### ACTIVITY
Without further comment, state how many lines in the listing below contain the word "interactable".
[INPUT DATA — start]
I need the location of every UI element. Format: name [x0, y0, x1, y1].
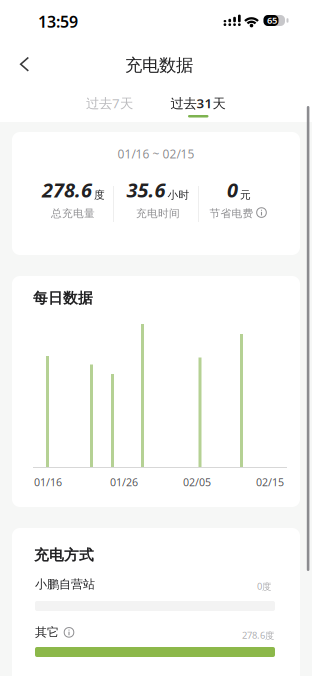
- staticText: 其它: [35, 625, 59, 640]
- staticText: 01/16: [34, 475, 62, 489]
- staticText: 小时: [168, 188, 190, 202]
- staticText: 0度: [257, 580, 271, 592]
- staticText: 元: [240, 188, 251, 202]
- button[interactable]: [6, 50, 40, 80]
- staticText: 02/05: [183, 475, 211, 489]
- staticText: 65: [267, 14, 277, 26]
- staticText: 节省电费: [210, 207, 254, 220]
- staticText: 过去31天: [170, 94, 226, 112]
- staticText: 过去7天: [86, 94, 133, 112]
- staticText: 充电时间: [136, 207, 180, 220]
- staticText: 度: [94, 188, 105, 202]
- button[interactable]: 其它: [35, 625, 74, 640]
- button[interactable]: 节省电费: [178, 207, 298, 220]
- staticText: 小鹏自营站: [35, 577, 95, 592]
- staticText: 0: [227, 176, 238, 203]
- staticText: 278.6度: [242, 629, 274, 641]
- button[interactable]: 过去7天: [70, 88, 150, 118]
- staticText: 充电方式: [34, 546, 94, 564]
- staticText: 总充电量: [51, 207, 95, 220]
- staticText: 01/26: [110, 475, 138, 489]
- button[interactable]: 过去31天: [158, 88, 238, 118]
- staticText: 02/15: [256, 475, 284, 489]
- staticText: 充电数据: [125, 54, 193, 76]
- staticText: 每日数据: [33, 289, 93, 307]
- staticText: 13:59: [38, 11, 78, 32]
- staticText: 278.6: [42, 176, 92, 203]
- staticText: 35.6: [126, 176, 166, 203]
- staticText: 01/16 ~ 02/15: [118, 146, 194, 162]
[INPUT DATA — finish]
### TASK RESPONSE
5